Steelers Hall of Fame coach Noll remembered as ‘standard-setter’
Hall of Famer after Hall of Famer paused, rested a hand on Chuck Noll’s casket and paid final respects to the man who made the Pittsburgh Steelers what they never were before he arrived.
As Noll was laid to rest Tuesday, the players who won those four Super Bowl trophies in the 1970s said it mattered not that Noll never won the NFL Coach of the Year award. Or that he isn’t always mentioned with coaching greats Vince Lombardi, George Halas and Don Shula.
To them, the legacy Noll left behind lives today not only with the Steelers but Pittsburgh, too.
As Bishop David A. Zubik said during an hourlong funeral Mass at St. Paul’s Cathedral in Oakland, Pittsburgh became known worldwide as the City of Champions largely because of Noll, who died of natural causes Friday night at age 82.
“Everybody who’s been around him knows what a factor he has been for this league and this city,” said Mike Mularkey, the former Buffalo Bills head coach who played for Noll. “To this day, this team is built around what he started.”
Some of those current Steelers — coach Mike Tomlin, general manager Kevin Colbert, offensive coordinator Todd Haley and players Ben Roethlisberger, Maurkice Pouncey, Cam Heyward and Ike Taylor — gathered with Noll’s former players to pay respects to the only coach to win four Super Bowls.
“He is the standard-setter — not only for us but the people in our profession,” Tomlin said.

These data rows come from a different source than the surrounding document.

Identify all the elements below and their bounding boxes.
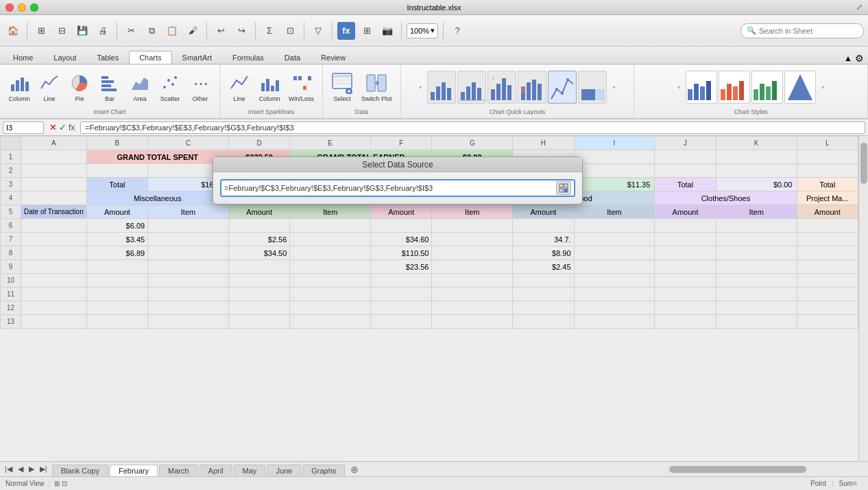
cell-h8[interactable]: $8.90 <box>513 246 574 260</box>
sparkline-line-button[interactable]: Line <box>226 71 253 104</box>
filter-icon[interactable]: ▽ <box>309 22 327 40</box>
cell-b8[interactable]: $6.89 <box>86 246 147 260</box>
sparkline-column-button[interactable]: Column <box>256 71 283 104</box>
cell-l12[interactable] <box>797 301 858 315</box>
cell-b9[interactable] <box>86 260 147 274</box>
cell-i11[interactable] <box>574 288 655 301</box>
cell-l5-amount[interactable]: Amount <box>797 205 858 219</box>
cell-bc1-grand-total-spent[interactable]: GRAND TOTAL SPENT <box>86 150 228 164</box>
cell-g10[interactable] <box>432 274 513 288</box>
column-chart-button[interactable]: Column <box>5 71 33 104</box>
redo-icon[interactable]: ↪ <box>232 22 250 40</box>
expand-button[interactable]: ⤢ <box>856 3 863 12</box>
grid-view-icon[interactable]: ⊞ <box>54 480 60 487</box>
tab-smartart[interactable]: SmartArt <box>172 51 222 64</box>
cell-k2[interactable] <box>716 164 797 178</box>
cell-f11[interactable] <box>371 288 432 301</box>
search-box[interactable]: 🔍 <box>740 23 864 38</box>
cell-k3-amount[interactable]: $0.00 <box>716 178 797 191</box>
formula-input[interactable]: =February!$C$3,February!$E$3,February!$G… <box>80 121 865 134</box>
sheet-last-button[interactable]: ▶| <box>38 464 49 474</box>
cell-d12[interactable] <box>228 301 289 315</box>
tab-tables[interactable]: Tables <box>86 51 129 64</box>
formula-range-text[interactable]: =February!$C$3,February!$E$3,February!$G… <box>224 184 556 192</box>
cell-b7[interactable]: $3.45 <box>86 233 147 246</box>
cell-h9[interactable]: $2.45 <box>513 260 574 274</box>
cell-k7[interactable] <box>716 233 797 246</box>
switch-plot-button[interactable]: Switch Plot <box>359 71 395 104</box>
layout-thumb-1[interactable] <box>427 71 456 104</box>
cell-l2[interactable] <box>797 164 858 178</box>
normal-view-label[interactable]: Normal View <box>5 480 45 487</box>
zoom-control[interactable]: 100% ▾ <box>407 23 438 38</box>
cell-i2[interactable] <box>574 164 655 178</box>
cell-j10[interactable] <box>655 274 716 288</box>
cell-g11[interactable] <box>432 288 513 301</box>
cell-g13[interactable] <box>432 315 513 329</box>
cell-i12[interactable] <box>574 301 655 315</box>
format-painter-icon[interactable]: 🖌 <box>184 22 202 40</box>
search-input[interactable] <box>759 27 855 35</box>
cell-l10[interactable] <box>797 274 858 288</box>
cell-a9[interactable] <box>21 260 87 274</box>
col-header-f[interactable]: F <box>371 137 432 150</box>
cell-k11[interactable] <box>716 288 797 301</box>
cell-c7[interactable] <box>148 233 229 246</box>
cell-bc4-misc[interactable]: Miscellaneous <box>86 191 228 205</box>
cell-e8[interactable] <box>290 246 371 260</box>
prev-styles-button[interactable]: ‹ <box>673 84 684 91</box>
cell-c8[interactable] <box>148 246 229 260</box>
sheets-icon[interactable]: ⊟ <box>53 22 71 40</box>
cell-d9[interactable] <box>228 260 289 274</box>
other-chart-button[interactable]: ⋯ Other <box>186 71 214 104</box>
cell-i9[interactable] <box>574 260 655 274</box>
line-chart-button[interactable]: Line <box>36 71 63 104</box>
print-icon[interactable]: 🖨 <box>94 22 112 40</box>
cell-l6[interactable] <box>797 219 858 233</box>
cell-k9[interactable] <box>716 260 797 274</box>
cell-c10[interactable] <box>148 274 229 288</box>
style-thumb-4[interactable] <box>784 71 816 104</box>
cell-h7[interactable]: 34.7. <box>513 233 574 246</box>
cell-e7[interactable] <box>290 233 371 246</box>
tab-home[interactable]: Home <box>3 51 43 64</box>
cell-e6[interactable] <box>290 219 371 233</box>
cell-l3-total[interactable]: Total <box>797 178 858 191</box>
cell-j6[interactable] <box>655 219 716 233</box>
formula-cancel-icon[interactable]: ✕ <box>49 122 57 132</box>
cell-b3-total[interactable]: Total <box>86 178 147 191</box>
cell-j11[interactable] <box>655 288 716 301</box>
cell-g7[interactable] <box>432 233 513 246</box>
cell-h13[interactable] <box>513 315 574 329</box>
cell-i3-amount[interactable]: $11.35 <box>574 178 655 191</box>
sheet-tab-march[interactable]: March <box>159 465 198 476</box>
sheet-first-button[interactable]: |◀ <box>3 464 14 474</box>
cell-b10[interactable] <box>86 274 147 288</box>
next-styles-button[interactable]: › <box>817 84 828 91</box>
cell-a7[interactable] <box>21 233 87 246</box>
cell-b5-amount[interactable]: Amount <box>86 205 147 219</box>
layout-thumb-5[interactable] <box>548 71 577 104</box>
cell-b11[interactable] <box>86 288 147 301</box>
cell-g5-item[interactable]: Item <box>432 205 513 219</box>
function-icon[interactable]: fx <box>337 22 355 40</box>
cell-f12[interactable] <box>371 301 432 315</box>
horizontal-scroll-thumb[interactable] <box>669 466 806 473</box>
cell-j9[interactable] <box>655 260 716 274</box>
col-header-c[interactable]: C <box>148 137 229 150</box>
formula-function-icon[interactable]: fx <box>69 123 75 132</box>
prev-layouts-button[interactable]: ‹ <box>415 84 426 91</box>
maximize-button[interactable] <box>30 3 38 12</box>
cell-c5-item[interactable]: Item <box>148 205 229 219</box>
cell-i13[interactable] <box>574 315 655 329</box>
cell-i1[interactable] <box>574 150 655 164</box>
cut-icon[interactable]: ✂ <box>122 22 140 40</box>
cell-i8[interactable] <box>574 246 655 260</box>
cell-h12[interactable] <box>513 301 574 315</box>
sheet-tab-blank-copy[interactable]: Blank Copy <box>52 465 108 476</box>
cell-d13[interactable] <box>228 315 289 329</box>
tab-data[interactable]: Data <box>274 51 311 64</box>
cell-b12[interactable] <box>86 301 147 315</box>
cell-a12[interactable] <box>21 301 87 315</box>
close-button[interactable] <box>5 3 14 12</box>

The former Steelers included Hall of Famers Franco Harris, Joe Greene, John Stallworth and Mel Blount, plus Rocky Bleier, Merril Hoge, J.T. Thomas, John Banaszak, Louis Lipps, Mike Wagner, Andy Russell, Tunch Ilkin, Craig Wolfley and Dick Hoak. Most sat together in a group that included NFL Commissioner Roger Goodell and Steelers Chairman Dan Rooney. Hall of Fame quarterback Terry Bradshaw was a no-show.
The pallbearers were Greene, Russell, Steelers President Art Rooney II, former Steelers publicist Joe Gordon; family friends Michael, John and Patrick Manning and family members Chris Mikut and Jerry Deininger.
Noll was not only a good coach — his 209 career wins are evidence — but also a man who taught his players how to live life properly, Greene said. Noll often told them how they raised their families — not their playing careers — would define their lives.
“There’s not a day that goes by — not many days — that I don’t reflect back on Charles Henry Noll,” Greene said.
It’s apparent that others do, too, given how many succeeded in their post-football careers, including Stallworth, Harris, Bradshaw, Russell and Jack Ham. Some made far more money outside of football than in it, Stallworth and Bradshaw among them.
“He was a great coach — and a great man,” said Mike Munchak, a Hall of Fame guard for the rival Houston Oilers and now a Steelers assistant coach.
Blount relies upon Noll’s advice daily as he works with troubled youth at his Washington County ranch.
“I think every day there’s a lesson because Chuck has instilled that in us that we’re a reflection of him,” Blount said. “You try to take all that knowledge and wisdom and share with someone.”
Mularkey does. A Tennessee Titans assistant coach, he has Noll sayings plastered all about his meeting room. Among them: “Stress is when you don’t know what you’re doing” and “I wasn’t hired to motivate players, I was hired to coach motivated players.”
To Zubik, Noll motivated nearly everyone he touched, directly or indirectly, before and after the Steelers won Super Bowls during the 1974, ’75, ’78 and ’79 seasons.
Zubik recalled that as a young Catholic priest, he asked Noll many months in advance to speak about leadership at a Catholic youth retreat. Unbeknownst to Zubik, the retreat turned out to be the day after the Steelers arrived back from Pasadena, Calif., from their fourth Super Bowl win, in January 1980.
Regardless, Noll showed up and spoke as scheduled to a group that coincidentally included future Hall of Famer Dan Marino, a player Noll later passed on in the NFL Draft.
Zubik also invoked the name of another Hall of Fame coach in relating how “our dear coach Chuck” made Pittsburgh special. Recalling how Lombardi wanted his backs to run to daylight, Zubik said Noll showed the Steelers the light after 36 years of mostly losing.
Noll made sure those memorable teams won with dignity and respect, and by relying upon preparation rather than coach-delivered motivation.
“He exuded confidence,” said Carnell Lake, a Steelers assistant coach and former player. ”He didn’t speak very many words but, when he did, you listened.”
As the estimated 500 who attended the funeral filed out into the bright sunshine — several brought Terrible Towels, and there were a few Steelers T-shirts among the dark suits — some walked by nearby Oakland Catholic High, where a sign carried a message for Noll: “Heaven’s team is waiting for you.”